(Data to use Opens)

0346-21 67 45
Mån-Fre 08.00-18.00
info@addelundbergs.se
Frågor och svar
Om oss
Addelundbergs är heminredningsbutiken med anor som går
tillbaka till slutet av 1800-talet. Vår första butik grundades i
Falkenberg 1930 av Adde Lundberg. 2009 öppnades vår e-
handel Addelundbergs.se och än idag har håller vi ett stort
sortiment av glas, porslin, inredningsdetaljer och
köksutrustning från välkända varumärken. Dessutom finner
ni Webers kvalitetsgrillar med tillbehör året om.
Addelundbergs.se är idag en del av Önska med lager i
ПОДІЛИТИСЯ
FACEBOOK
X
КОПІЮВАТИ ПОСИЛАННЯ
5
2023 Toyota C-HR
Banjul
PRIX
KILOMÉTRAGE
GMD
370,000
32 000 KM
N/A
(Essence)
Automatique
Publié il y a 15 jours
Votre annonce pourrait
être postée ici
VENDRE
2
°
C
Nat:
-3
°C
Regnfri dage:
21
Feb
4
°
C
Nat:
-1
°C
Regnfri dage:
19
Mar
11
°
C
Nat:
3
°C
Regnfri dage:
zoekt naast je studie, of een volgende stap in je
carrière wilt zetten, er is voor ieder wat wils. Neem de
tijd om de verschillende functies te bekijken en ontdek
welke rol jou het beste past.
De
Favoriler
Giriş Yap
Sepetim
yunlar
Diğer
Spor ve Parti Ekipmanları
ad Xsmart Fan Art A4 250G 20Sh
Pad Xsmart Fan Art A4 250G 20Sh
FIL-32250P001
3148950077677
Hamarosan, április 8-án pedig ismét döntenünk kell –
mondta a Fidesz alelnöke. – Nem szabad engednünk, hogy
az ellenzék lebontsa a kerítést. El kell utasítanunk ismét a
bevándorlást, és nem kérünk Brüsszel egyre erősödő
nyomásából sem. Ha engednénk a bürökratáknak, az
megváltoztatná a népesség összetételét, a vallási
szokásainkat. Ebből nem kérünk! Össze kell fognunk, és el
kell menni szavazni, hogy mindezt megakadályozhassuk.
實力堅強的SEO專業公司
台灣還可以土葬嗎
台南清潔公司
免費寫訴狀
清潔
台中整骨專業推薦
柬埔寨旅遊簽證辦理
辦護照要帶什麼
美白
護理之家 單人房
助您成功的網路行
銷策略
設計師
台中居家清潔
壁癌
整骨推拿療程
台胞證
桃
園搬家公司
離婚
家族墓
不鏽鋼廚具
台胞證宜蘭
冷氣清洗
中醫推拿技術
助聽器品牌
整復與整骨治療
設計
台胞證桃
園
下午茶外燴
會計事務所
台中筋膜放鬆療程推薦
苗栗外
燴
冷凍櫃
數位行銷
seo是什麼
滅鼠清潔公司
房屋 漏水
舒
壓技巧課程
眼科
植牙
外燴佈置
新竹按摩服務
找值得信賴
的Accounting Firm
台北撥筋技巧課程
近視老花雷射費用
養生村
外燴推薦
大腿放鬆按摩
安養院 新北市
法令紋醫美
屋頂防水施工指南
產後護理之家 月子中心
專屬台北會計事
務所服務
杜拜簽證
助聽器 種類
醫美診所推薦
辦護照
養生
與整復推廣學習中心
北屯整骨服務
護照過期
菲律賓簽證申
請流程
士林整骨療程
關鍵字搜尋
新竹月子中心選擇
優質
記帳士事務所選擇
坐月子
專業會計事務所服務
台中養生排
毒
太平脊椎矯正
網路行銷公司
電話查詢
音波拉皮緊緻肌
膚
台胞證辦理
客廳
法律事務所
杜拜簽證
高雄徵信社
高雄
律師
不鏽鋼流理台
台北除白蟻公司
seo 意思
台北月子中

(Data to use Closes)

_Task details_. When the entries above show the word "hogy" in a line, copy that line out.

_Task answer_.
mondta a Fidesz alelnöke. – Nem szabad engednünk, hogy
kell menni szavazni, hogy mindezt megakadályozhassuk.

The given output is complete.